In an op-ed for the Los Angeles Times, Jay Famiglietti, a University of California, Irvine, water scientist at the NASA Jet Propulsion Laboratory, urged the state to begin a program of "immediate mandatory water rationing" for all customers and cautioned that California "has only about one year of water supply left in its reservoirs, and our strategic backup supply, groundwater, is rapidly disappearing."
Famiglietti writes that the situation is much more urgent than policymakers realize. The state has no contingency plan should the water dry up, and regulators are quickly running out of time to deal with the problem before it becomes a catastrophe.
The background: California's four-year drought, which boasts both record-breaking average temperatures and sustained lows in rainfall averages, is widely considered to be the worst in the state's recorded history. Climate scientists who examined tree ring samples dating back centuries have concluded that a sustained drought of this ongoing severity in California hasn't occurred in the last 1,200 years.
The United States Drought Monitor estimate 93.44% of the state is experiencing severe drought or worse, with an astonishing 39.92% of the state still experiencing "exceptional" drought in the middle of what is usually the tail end of California's rainy season.

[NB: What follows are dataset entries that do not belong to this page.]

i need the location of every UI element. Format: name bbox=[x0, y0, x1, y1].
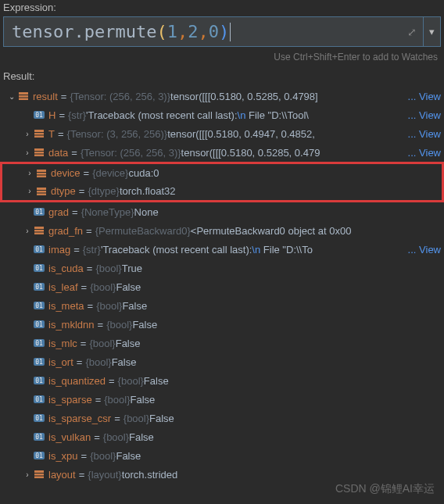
view-link[interactable]: ... View bbox=[402, 147, 441, 159]
chevron-right-icon[interactable]: › bbox=[22, 227, 33, 235]
svg-text:01: 01 bbox=[35, 265, 43, 272]
svg-text:01: 01 bbox=[35, 377, 43, 384]
tok-dot: . bbox=[73, 22, 84, 41]
var-name: H bbox=[48, 109, 56, 121]
svg-rect-10 bbox=[34, 155, 44, 157]
chevron-right-icon[interactable]: › bbox=[24, 187, 35, 195]
tree-row-layout[interactable]: ›layout = {layout} torch.strided bbox=[0, 465, 444, 484]
var-name: is_cuda bbox=[48, 263, 84, 274]
value: 'Traceback (most recent call last):\n Fi… bbox=[101, 244, 313, 256]
value: torch.float32 bbox=[120, 185, 176, 197]
tree-row-is_sparse[interactable]: 01is_sparse = {bool} False bbox=[0, 390, 444, 409]
object-icon bbox=[33, 224, 45, 237]
chevron-down-icon: ▾ bbox=[429, 26, 435, 38]
type-hint: {str} bbox=[83, 244, 101, 256]
type-hint: {bool} bbox=[95, 263, 121, 274]
value: tensor([[[0.5180, 0.5285, 0.4798] bbox=[170, 91, 318, 102]
tree-row-grad[interactable]: 01grad = {NoneType} None bbox=[0, 202, 444, 221]
tree-row-H[interactable]: 01H = {str} 'Traceback (most recent call… bbox=[0, 105, 444, 124]
equals: = bbox=[114, 413, 120, 424]
type-hint: {bool} bbox=[90, 281, 116, 293]
tree-row-is_sparse_csr[interactable]: 01is_sparse_csr = {bool} False bbox=[0, 409, 444, 427]
type-hint: {bool} bbox=[103, 431, 129, 443]
chevron-right-icon[interactable]: › bbox=[22, 148, 33, 157]
tree-row-device[interactable]: ›device = {device} cuda:0 bbox=[0, 162, 444, 182]
value: 'Traceback (most recent call last):\n Fi… bbox=[86, 109, 309, 121]
var-name: grad bbox=[48, 206, 69, 218]
svg-rect-46 bbox=[34, 470, 44, 473]
value: torch.strided bbox=[122, 469, 178, 481]
tree-row-is_vulkan[interactable]: 01is_vulkan = {bool} False bbox=[0, 427, 444, 446]
chevron-right-icon[interactable]: › bbox=[22, 130, 33, 138]
var-name: is_ort bbox=[48, 356, 73, 368]
chevron-down-icon[interactable]: ⌄ bbox=[6, 92, 17, 101]
tok-method: permute bbox=[84, 22, 157, 41]
var-name: is_quantized bbox=[48, 375, 106, 387]
primitive-icon: 01 bbox=[33, 337, 45, 349]
view-link[interactable]: ... View bbox=[402, 109, 441, 121]
value: tensor([[[0.5180, 0.4947, 0.4852, bbox=[167, 128, 315, 140]
tree-row-data[interactable]: ›data = {Tensor: (256, 256, 3)} tensor([… bbox=[0, 143, 444, 162]
svg-rect-47 bbox=[34, 474, 44, 476]
equals: = bbox=[94, 431, 100, 443]
tree-row-is_ort[interactable]: 01is_ort = {bool} False bbox=[0, 352, 444, 371]
value: False bbox=[132, 319, 157, 331]
value: False bbox=[112, 356, 137, 368]
svg-rect-13 bbox=[37, 175, 46, 177]
tree-row-is_quantized[interactable]: 01is_quantized = {bool} False bbox=[0, 371, 444, 390]
tree-row-dtype[interactable]: ›dtype = {dtype} torch.float32 bbox=[0, 182, 444, 202]
var-name: grad_fn bbox=[48, 225, 83, 237]
tree-row-grad_fn[interactable]: ›grad_fn = {PermuteBackward0} <PermuteBa… bbox=[0, 221, 444, 240]
primitive-icon: 01 bbox=[33, 374, 45, 387]
equals: = bbox=[79, 469, 85, 481]
value: False bbox=[116, 450, 141, 462]
tok-num: 2 bbox=[188, 22, 198, 41]
tree-row-result[interactable]: ⌄result = {Tensor: (256, 256, 3)} tensor… bbox=[0, 87, 444, 105]
tree-row-is_cuda[interactable]: 01is_cuda = {bool} True bbox=[0, 259, 444, 277]
tree-row-T[interactable]: ›T = {Tensor: (3, 256, 256)} tensor([[[0… bbox=[0, 124, 444, 143]
type-hint: {layout} bbox=[88, 469, 121, 481]
type-hint: {bool} bbox=[85, 356, 111, 368]
tree-row-is_meta[interactable]: 01is_meta = {bool} False bbox=[0, 296, 444, 315]
tree-row-is_mlc[interactable]: 01is_mlc = {bool} False bbox=[0, 334, 444, 352]
chevron-right-icon[interactable]: › bbox=[22, 470, 33, 479]
tree-row-is_leaf[interactable]: 01is_leaf = {bool} False bbox=[0, 277, 444, 296]
svg-rect-48 bbox=[34, 477, 44, 479]
type-hint: {bool} bbox=[96, 300, 122, 312]
svg-text:01: 01 bbox=[35, 359, 43, 366]
value: False bbox=[144, 375, 169, 387]
var-name: data bbox=[48, 147, 68, 159]
equals: = bbox=[71, 147, 77, 159]
var-name: is_sparse_csr bbox=[48, 413, 111, 424]
equals: = bbox=[79, 185, 85, 197]
primitive-icon: 01 bbox=[33, 449, 45, 462]
primitive-icon: 01 bbox=[33, 299, 45, 312]
value: None bbox=[134, 206, 159, 218]
svg-rect-11 bbox=[37, 170, 46, 172]
svg-rect-16 bbox=[37, 193, 46, 195]
view-link[interactable]: ... View bbox=[402, 91, 441, 102]
svg-rect-8 bbox=[34, 148, 44, 151]
tree-row-is_xpu[interactable]: 01is_xpu = {bool} False bbox=[0, 446, 444, 465]
chevron-right-icon[interactable]: › bbox=[24, 169, 35, 177]
view-link[interactable]: ... View bbox=[402, 244, 441, 256]
type-hint: {bool} bbox=[90, 450, 116, 462]
expand-icon[interactable]: ⤢ bbox=[407, 26, 417, 38]
svg-text:01: 01 bbox=[35, 415, 43, 422]
primitive-icon: 01 bbox=[33, 318, 45, 331]
type-hint: {PermuteBackward0} bbox=[95, 225, 191, 237]
equals: = bbox=[58, 128, 64, 140]
equals: = bbox=[86, 225, 92, 237]
expression-label: Expression: bbox=[0, 0, 444, 16]
tree-row-imag[interactable]: 01imag = {str} 'Traceback (most recent c… bbox=[0, 240, 444, 259]
equals: = bbox=[88, 300, 94, 312]
history-dropdown-button[interactable]: ▾ bbox=[424, 16, 441, 47]
value: False bbox=[116, 338, 141, 349]
svg-text:01: 01 bbox=[35, 246, 43, 253]
expression-input[interactable]: tensor.permute(1, 2, 0) ⤢ bbox=[3, 16, 424, 47]
tree-row-is_mkldnn[interactable]: 01is_mkldnn = {bool} False bbox=[0, 315, 444, 334]
type-hint: {NoneType} bbox=[81, 206, 134, 218]
view-link[interactable]: ... View bbox=[402, 128, 441, 140]
value: False bbox=[122, 300, 147, 312]
type-hint: {dtype} bbox=[88, 185, 120, 197]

One more year of this, and it's unclear how the state of California will manage to keep crops watered, citizens hydrated or provide water resources for industrial and commercial applications.
Who's to blame? According to Famiglietti, state regulators have dropped the ball responding to the historic drought. As he notes, the state's Sustainable Groundwater Management Act of 2014 won't result in actionable plans to conserve California's water resources for at least 30 years. To date, he writes, California's response has been "staying in emergency mode and praying for rain."

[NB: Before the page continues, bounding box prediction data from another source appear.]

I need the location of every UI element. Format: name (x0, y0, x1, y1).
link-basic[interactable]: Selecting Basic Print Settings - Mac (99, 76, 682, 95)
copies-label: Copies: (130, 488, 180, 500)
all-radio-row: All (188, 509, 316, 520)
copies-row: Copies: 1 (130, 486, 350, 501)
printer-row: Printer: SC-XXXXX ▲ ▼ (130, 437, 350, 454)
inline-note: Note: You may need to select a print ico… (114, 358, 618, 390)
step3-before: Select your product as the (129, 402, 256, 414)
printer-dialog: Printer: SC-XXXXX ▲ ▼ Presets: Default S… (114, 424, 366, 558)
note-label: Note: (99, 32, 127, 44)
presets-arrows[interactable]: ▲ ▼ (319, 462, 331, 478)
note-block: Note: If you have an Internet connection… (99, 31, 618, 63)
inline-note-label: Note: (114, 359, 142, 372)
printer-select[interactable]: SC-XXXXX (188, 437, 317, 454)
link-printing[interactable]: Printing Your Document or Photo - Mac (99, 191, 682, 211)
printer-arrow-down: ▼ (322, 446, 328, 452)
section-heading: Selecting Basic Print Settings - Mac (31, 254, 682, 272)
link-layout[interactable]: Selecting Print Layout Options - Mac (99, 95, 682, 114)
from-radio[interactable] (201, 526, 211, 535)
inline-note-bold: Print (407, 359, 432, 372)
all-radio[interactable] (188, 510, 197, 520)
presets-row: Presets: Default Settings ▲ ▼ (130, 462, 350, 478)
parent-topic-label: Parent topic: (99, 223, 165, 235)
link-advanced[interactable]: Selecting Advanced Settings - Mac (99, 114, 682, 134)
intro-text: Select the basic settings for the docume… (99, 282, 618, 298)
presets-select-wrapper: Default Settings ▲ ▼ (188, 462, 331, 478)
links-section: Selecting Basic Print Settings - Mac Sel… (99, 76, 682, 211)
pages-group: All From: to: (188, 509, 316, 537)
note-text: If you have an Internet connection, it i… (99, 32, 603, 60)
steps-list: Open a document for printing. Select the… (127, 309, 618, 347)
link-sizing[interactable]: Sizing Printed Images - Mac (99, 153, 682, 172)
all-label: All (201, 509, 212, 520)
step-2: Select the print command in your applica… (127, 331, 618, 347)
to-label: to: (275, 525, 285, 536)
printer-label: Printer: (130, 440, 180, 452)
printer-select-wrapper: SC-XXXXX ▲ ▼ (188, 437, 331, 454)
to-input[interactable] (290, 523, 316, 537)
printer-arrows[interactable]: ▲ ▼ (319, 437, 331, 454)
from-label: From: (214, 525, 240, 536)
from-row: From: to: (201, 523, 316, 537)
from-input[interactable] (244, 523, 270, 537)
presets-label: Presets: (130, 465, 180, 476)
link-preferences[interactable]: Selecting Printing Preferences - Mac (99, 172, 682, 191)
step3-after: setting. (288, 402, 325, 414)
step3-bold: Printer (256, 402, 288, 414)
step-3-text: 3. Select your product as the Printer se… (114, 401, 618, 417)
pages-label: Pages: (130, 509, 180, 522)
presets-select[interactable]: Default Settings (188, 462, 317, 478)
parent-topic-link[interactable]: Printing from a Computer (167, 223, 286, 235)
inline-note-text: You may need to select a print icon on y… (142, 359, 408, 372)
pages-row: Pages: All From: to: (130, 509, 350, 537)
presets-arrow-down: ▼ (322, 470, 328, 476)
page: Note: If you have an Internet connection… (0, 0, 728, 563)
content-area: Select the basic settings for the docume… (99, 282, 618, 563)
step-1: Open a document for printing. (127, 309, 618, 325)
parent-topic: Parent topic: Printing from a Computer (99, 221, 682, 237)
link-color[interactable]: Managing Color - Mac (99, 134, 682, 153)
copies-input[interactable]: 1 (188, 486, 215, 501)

However, Doug Carlson, a Department of Water Resources information officer, strongly contested Famiglietti's account, telling Mic that "[s]eeing the reservoirs run dry is obviously unacceptable" but argued that the one-year statistic "is kind of a scare tactic."
"I think it's safe to say California has weathered droughts this severe in the past," he said. "If the drought continues and there needs to be cutbacks, then it's very likely that the cutbacks will occur to the agricultural sector," which consumes around 80% of the state's water. Carlson said that such a situation would be "unfortunate," but is both unlikely and poses little risk to citizens.

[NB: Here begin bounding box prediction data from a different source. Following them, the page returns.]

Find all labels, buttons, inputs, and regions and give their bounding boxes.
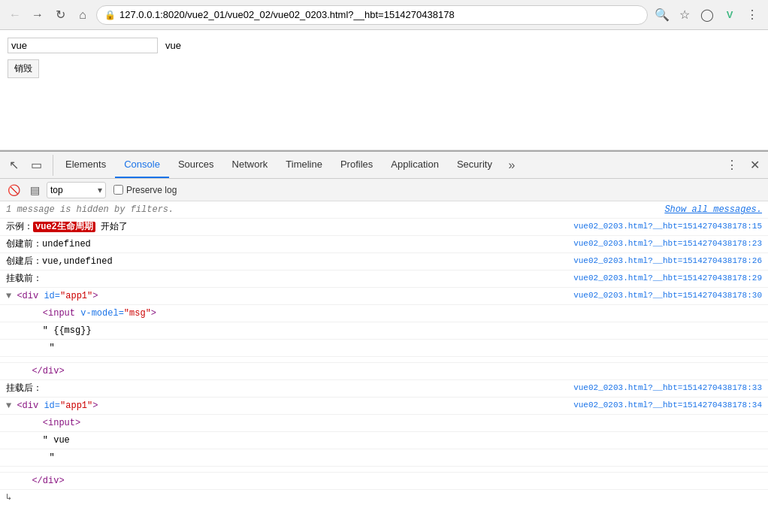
tab-elements[interactable]: Elements bbox=[56, 152, 115, 178]
console-line-input2: <input> bbox=[0, 415, 768, 432]
show-all-messages-link[interactable]: Show all messages. bbox=[664, 203, 762, 216]
console-line-input-vmodel: <input v-model="msg"> bbox=[0, 305, 768, 322]
closing-quote2-text: " bbox=[6, 451, 762, 464]
console-line-close-div1: </div> bbox=[0, 363, 768, 380]
devtools-actions: ⋮ ✕ bbox=[721, 155, 765, 176]
clear-console-button[interactable]: 🚫 bbox=[5, 181, 23, 199]
filter-icon: ▤ bbox=[30, 184, 40, 196]
console-line-before-mount: 挂载前： vue02_0203.html?__hbt=1514270438178… bbox=[0, 271, 768, 288]
devtools-panel: ↖ ▭ Elements Console Sources Network Tim… bbox=[0, 150, 768, 532]
before-mount-source-link[interactable]: vue02_0203.html?__hbt=1514270438178:29 bbox=[573, 272, 762, 286]
filter-button[interactable]: ▤ bbox=[26, 181, 44, 199]
console-line-example: 示例：vue2生命周期 开始了 vue02_0203.html?__hbt=15… bbox=[0, 219, 768, 236]
created-source-link[interactable]: vue02_0203.html?__hbt=1514270438178:26 bbox=[573, 255, 762, 268]
filter-input-wrap: ▾ bbox=[47, 182, 106, 198]
devtools-close-button[interactable]: ✕ bbox=[744, 155, 765, 176]
input2-text: <input> bbox=[6, 416, 762, 430]
created-text: 创建后：vue,undefined bbox=[6, 255, 573, 268]
console-bottom-indicator: ↳ bbox=[0, 490, 768, 504]
bookmark-button[interactable]: ☆ bbox=[675, 5, 694, 25]
after-mount-source-link[interactable]: vue02_0203.html?__hbt=1514270438178:33 bbox=[573, 382, 762, 395]
div-tag: <div bbox=[17, 291, 44, 301]
toolbar-actions: 🔍 ☆ ◯ V ⋮ bbox=[652, 5, 762, 25]
preserve-log-checkbox[interactable] bbox=[113, 185, 123, 195]
lock-icon: 🔒 bbox=[104, 10, 116, 20]
after-mount-text: 挂载后： bbox=[6, 382, 573, 395]
attr-val: "app1" bbox=[60, 291, 92, 301]
console-line-before-create: 创建前：undefined vue02_0203.html?__hbt=1514… bbox=[0, 236, 768, 253]
lifecycle-badge: vue2生命周期 bbox=[33, 222, 95, 232]
more-options-button[interactable]: ⋮ bbox=[742, 5, 762, 25]
url-input[interactable] bbox=[119, 9, 639, 20]
tab-security[interactable]: Security bbox=[448, 152, 501, 178]
console-line-closing-quote2: " bbox=[0, 449, 768, 467]
devtools-header: ↖ ▭ Elements Console Sources Network Tim… bbox=[0, 152, 768, 179]
devtools-tabs: Elements Console Sources Network Timelin… bbox=[56, 152, 721, 178]
destroy-button[interactable]: 销毁 bbox=[8, 59, 39, 78]
dom2-text: ▼ <div id="app1"> bbox=[6, 399, 573, 413]
back-button[interactable]: ← bbox=[6, 6, 24, 24]
console-toolbar: 🚫 ▤ ▾ Preserve log bbox=[0, 179, 768, 201]
tab-application[interactable]: Application bbox=[382, 152, 448, 178]
attr-id: id= bbox=[44, 291, 60, 301]
vue-extension-button[interactable]: V bbox=[720, 5, 739, 25]
preserve-log-wrap: Preserve log bbox=[113, 185, 177, 195]
example-source-link[interactable]: vue02_0203.html?__hbt=1514270438178:15 bbox=[573, 220, 762, 234]
tab-profiles[interactable]: Profiles bbox=[331, 152, 382, 178]
triangle-icon: ▼ bbox=[6, 291, 17, 301]
close-div2-text: </div> bbox=[6, 474, 762, 488]
console-line-close-div2: </div> bbox=[0, 473, 768, 490]
console-line-msg-template: " {{msg}} bbox=[0, 322, 768, 340]
device-toolbar-button[interactable]: ▭ bbox=[26, 155, 47, 176]
before-create-source-link[interactable]: vue02_0203.html?__hbt=1514270438178:23 bbox=[573, 237, 762, 251]
search-button[interactable]: 🔍 bbox=[652, 5, 672, 25]
dom1-source-link[interactable]: vue02_0203.html?__hbt=1514270438178:30 bbox=[573, 289, 762, 303]
console-line-blank2 bbox=[0, 467, 768, 473]
example-suffix: 开始了 bbox=[95, 222, 128, 232]
console-line-blank1 bbox=[0, 357, 768, 363]
tab-timeline[interactable]: Timeline bbox=[277, 152, 331, 178]
tab-console[interactable]: Console bbox=[115, 152, 169, 178]
cursor-indicator: ↳ bbox=[6, 491, 11, 503]
preserve-log-label[interactable]: Preserve log bbox=[126, 185, 177, 195]
clear-icon: 🚫 bbox=[8, 184, 20, 196]
before-mount-text: 挂载前： bbox=[6, 272, 573, 286]
dom1-text: ▼ <div id="app1"> bbox=[6, 289, 573, 303]
filter-dropdown-arrow[interactable]: ▾ bbox=[98, 185, 102, 195]
console-line-created: 创建后：vue,undefined vue02_0203.html?__hbt=… bbox=[0, 253, 768, 271]
home-button[interactable]: ⌂ bbox=[74, 6, 92, 24]
input-vmodel-text: <input v-model="msg"> bbox=[6, 307, 762, 320]
vue-display-text: vue bbox=[165, 40, 181, 51]
tab-sources[interactable]: Sources bbox=[169, 152, 223, 178]
reload-button[interactable]: ↻ bbox=[51, 6, 69, 24]
element-inspector-button[interactable]: ↖ bbox=[3, 155, 24, 176]
console-line-closing-quote1: " bbox=[0, 340, 768, 357]
close-angle: > bbox=[92, 291, 98, 301]
console-content[interactable]: 1 message is hidden by filters. Show all… bbox=[0, 201, 768, 532]
close-div1-text: </div> bbox=[6, 364, 762, 378]
more-tabs-button[interactable]: » bbox=[501, 155, 522, 176]
tab-network[interactable]: Network bbox=[223, 152, 277, 178]
console-line-vue-text: " vue bbox=[0, 432, 768, 449]
console-line-dom1: ▼ <div id="app1"> vue02_0203.html?__hbt=… bbox=[0, 288, 768, 305]
console-filter-message: 1 message is hidden by filters. Show all… bbox=[0, 201, 768, 219]
closing-quote1-text: " bbox=[6, 341, 762, 355]
forward-button[interactable]: → bbox=[29, 6, 47, 24]
vue-model-input[interactable] bbox=[8, 38, 158, 53]
console-line-after-mount: 挂载后： vue02_0203.html?__hbt=1514270438178… bbox=[0, 380, 768, 397]
vue-text-content: " vue bbox=[6, 434, 762, 447]
screenshot-button[interactable]: ◯ bbox=[697, 5, 717, 25]
input-row: vue bbox=[8, 38, 760, 53]
msg-template-text: " {{msg}} bbox=[6, 324, 762, 337]
before-create-text: 创建前：undefined bbox=[6, 237, 573, 251]
example-prefix: 示例： bbox=[6, 222, 33, 232]
console-line-dom2: ▼ <div id="app1"> vue02_0203.html?__hbt=… bbox=[0, 397, 768, 415]
page-content: vue 销毁 bbox=[0, 30, 768, 150]
filter-message-text: 1 message is hidden by filters. bbox=[6, 203, 664, 216]
devtools-icon-bar: ↖ ▭ bbox=[3, 155, 53, 176]
browser-toolbar: ← → ↻ ⌂ 🔒 🔍 ☆ ◯ V ⋮ bbox=[0, 0, 768, 30]
devtools-settings-button[interactable]: ⋮ bbox=[721, 155, 742, 176]
dom2-source-link[interactable]: vue02_0203.html?__hbt=1514270438178:34 bbox=[573, 399, 762, 413]
filter-input[interactable] bbox=[50, 185, 95, 195]
address-bar: 🔒 bbox=[96, 5, 648, 25]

What happens next? Whether or not the state gets through this crisis unscathed, the long-term situation does not look good. The NASA data Famiglietti cites shows that the state has been losing water since 2002, long before the current drought. Current rates of consumption across California are only sustainable during years that rainfall and snowpack formation keep up with demand. The New York Times reports that the Sierra Nevada mountain range has just 19% as much snow as usual, the lowest levels since 1991.
It's unclear how the drought relates to climate change, but scientists have determined that the likelihood of such droughts increases with rising average temperatures and that a hotter world will have more "mega-droughts," some of which could last for decades.
Paleoclimatologist Kevin Anchukaitis, a researcher from the Woods Hole Oceanographic Institution who worked on the tree ring sample study, told ScienceDirect that "there is no doubt that we are entering a new era where human-wrought changes to the climate system will become important for determining the severity of droughts and their consequences for coupled human and natural systems."
Why you should care: Whether or not climate change caused California's drought directly or is just tipping the scales towards severe weather, the state's experience with drought is a major warning sign that a changing climate will have serious and widespread effects on millions of people — and all too often, no one is preparing for it.
Or, as Famiglietti says, "In short, we have no paddle to navigate this crisis."
California might be in a uniquely terrible situation right now. But nationwide, just 14 states have plans to prepare their cities, towns and infrastructure for climate change. In Florida, former Department of Environmental Protection workers say that their agency even imposes an unofficial ban on the terms "climate change" or "global warming." If what's happening in California now is a window to the future, Americans should be very worried indeed.